* **EXERCISE GOAL**
Look through the listing below for the string "search". Show each line where it occurs.
Segment Open
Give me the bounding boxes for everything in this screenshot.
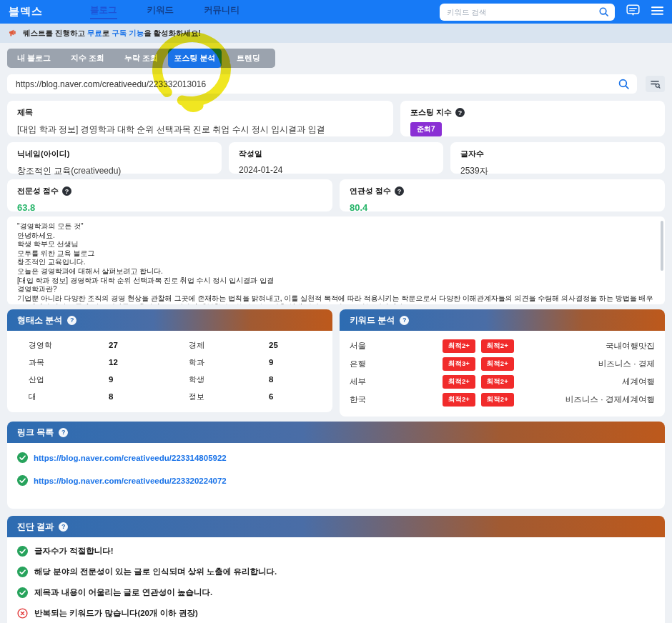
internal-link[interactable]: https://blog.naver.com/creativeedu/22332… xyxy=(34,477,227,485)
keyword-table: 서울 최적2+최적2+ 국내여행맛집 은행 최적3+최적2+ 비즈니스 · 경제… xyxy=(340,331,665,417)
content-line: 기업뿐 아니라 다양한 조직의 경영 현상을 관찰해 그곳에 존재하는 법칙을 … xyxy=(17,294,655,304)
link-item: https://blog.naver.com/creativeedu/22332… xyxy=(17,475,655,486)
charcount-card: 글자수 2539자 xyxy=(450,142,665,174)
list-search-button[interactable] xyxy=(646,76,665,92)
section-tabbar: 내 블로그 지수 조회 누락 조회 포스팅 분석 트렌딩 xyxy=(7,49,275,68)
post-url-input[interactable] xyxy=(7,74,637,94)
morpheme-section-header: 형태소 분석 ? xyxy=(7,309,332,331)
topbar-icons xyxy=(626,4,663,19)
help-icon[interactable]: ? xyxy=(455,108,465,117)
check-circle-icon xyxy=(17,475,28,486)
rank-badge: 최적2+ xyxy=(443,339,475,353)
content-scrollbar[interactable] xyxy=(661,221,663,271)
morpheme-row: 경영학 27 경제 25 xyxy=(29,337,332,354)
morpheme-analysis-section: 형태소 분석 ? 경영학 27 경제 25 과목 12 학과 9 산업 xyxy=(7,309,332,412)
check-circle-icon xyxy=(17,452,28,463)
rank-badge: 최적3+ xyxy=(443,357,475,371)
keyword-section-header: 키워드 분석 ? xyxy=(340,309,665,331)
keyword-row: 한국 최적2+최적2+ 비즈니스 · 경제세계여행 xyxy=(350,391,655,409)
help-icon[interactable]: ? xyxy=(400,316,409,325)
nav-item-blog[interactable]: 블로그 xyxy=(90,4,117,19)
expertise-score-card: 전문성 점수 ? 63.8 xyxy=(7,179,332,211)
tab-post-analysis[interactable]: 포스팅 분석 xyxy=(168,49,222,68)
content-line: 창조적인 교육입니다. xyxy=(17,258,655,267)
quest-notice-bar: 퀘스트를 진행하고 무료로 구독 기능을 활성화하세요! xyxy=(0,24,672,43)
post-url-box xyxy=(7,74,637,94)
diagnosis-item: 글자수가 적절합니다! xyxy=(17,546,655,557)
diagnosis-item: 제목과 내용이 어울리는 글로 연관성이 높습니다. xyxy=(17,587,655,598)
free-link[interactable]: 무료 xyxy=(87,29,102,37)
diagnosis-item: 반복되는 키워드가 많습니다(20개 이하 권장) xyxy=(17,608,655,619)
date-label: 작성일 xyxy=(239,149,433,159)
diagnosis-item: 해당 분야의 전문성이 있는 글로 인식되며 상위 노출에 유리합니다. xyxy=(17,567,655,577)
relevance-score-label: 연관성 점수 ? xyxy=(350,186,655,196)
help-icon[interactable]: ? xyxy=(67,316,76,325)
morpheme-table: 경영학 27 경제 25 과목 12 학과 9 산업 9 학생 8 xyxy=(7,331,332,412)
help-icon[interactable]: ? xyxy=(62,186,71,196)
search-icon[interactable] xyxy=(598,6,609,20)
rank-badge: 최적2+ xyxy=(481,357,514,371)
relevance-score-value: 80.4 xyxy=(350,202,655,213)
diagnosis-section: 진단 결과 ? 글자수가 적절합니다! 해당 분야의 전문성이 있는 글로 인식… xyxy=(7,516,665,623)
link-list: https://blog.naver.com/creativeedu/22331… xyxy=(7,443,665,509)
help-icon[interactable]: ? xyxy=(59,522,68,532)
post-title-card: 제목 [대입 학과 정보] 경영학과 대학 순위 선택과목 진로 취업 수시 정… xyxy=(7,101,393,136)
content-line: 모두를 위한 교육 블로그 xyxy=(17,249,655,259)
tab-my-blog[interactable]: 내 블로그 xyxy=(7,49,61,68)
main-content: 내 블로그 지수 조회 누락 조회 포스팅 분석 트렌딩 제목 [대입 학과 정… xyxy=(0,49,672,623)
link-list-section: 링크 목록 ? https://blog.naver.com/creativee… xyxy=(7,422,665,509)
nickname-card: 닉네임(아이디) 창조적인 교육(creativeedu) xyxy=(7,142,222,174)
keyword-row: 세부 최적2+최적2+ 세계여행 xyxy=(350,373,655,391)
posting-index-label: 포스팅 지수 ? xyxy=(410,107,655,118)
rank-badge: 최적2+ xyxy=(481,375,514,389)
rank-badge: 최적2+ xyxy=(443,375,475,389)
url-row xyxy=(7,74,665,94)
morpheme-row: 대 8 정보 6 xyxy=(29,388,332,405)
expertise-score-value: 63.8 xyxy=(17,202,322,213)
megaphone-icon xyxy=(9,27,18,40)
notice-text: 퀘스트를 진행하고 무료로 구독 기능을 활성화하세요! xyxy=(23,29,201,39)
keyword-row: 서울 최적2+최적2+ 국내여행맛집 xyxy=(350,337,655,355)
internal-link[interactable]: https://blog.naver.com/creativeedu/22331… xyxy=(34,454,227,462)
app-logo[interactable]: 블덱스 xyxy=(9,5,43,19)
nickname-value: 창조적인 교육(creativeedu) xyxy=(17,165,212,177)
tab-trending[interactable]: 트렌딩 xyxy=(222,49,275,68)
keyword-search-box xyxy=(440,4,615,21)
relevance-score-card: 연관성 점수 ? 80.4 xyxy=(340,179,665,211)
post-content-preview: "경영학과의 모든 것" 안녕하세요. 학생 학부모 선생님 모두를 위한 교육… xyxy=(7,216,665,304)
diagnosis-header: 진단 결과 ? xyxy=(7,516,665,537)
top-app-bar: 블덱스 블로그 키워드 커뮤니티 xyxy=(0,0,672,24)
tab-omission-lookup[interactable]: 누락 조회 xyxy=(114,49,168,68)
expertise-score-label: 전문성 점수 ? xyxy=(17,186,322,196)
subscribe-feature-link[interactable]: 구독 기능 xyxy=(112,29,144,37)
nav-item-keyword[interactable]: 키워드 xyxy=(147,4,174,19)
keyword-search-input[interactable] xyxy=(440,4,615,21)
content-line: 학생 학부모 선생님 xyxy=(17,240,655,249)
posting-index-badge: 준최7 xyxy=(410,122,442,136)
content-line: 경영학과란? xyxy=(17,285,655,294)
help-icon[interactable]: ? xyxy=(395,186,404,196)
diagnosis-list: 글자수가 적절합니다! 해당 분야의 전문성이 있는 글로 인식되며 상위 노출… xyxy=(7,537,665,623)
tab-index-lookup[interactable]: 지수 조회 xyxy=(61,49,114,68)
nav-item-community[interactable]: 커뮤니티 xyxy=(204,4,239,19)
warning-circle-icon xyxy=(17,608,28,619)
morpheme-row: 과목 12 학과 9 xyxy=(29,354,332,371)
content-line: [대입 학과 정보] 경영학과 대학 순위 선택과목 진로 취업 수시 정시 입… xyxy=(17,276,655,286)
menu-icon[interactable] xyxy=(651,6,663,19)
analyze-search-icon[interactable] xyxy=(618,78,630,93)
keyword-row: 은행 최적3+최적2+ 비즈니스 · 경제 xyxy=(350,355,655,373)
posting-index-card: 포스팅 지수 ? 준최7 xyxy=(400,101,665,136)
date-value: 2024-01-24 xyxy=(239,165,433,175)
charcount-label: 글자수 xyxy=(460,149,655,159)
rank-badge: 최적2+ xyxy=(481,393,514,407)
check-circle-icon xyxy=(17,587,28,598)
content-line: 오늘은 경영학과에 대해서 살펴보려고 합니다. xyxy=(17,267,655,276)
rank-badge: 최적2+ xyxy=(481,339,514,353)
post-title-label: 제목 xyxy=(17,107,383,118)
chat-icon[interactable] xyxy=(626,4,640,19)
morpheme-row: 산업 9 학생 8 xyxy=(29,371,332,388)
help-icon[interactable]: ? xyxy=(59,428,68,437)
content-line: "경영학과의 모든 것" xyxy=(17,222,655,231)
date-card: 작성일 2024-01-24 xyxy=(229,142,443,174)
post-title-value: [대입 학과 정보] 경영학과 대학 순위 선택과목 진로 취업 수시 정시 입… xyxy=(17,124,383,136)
Segment Closed
* **ANSWER SPACE**
list-search-button[interactable] xyxy=(646,76,665,92)
search-icon[interactable] xyxy=(598,6,609,20)
keyword-search-box xyxy=(440,4,615,21)
keyword-search-input[interactable] xyxy=(440,4,615,21)
analyze-search-icon[interactable] xyxy=(618,78,630,93)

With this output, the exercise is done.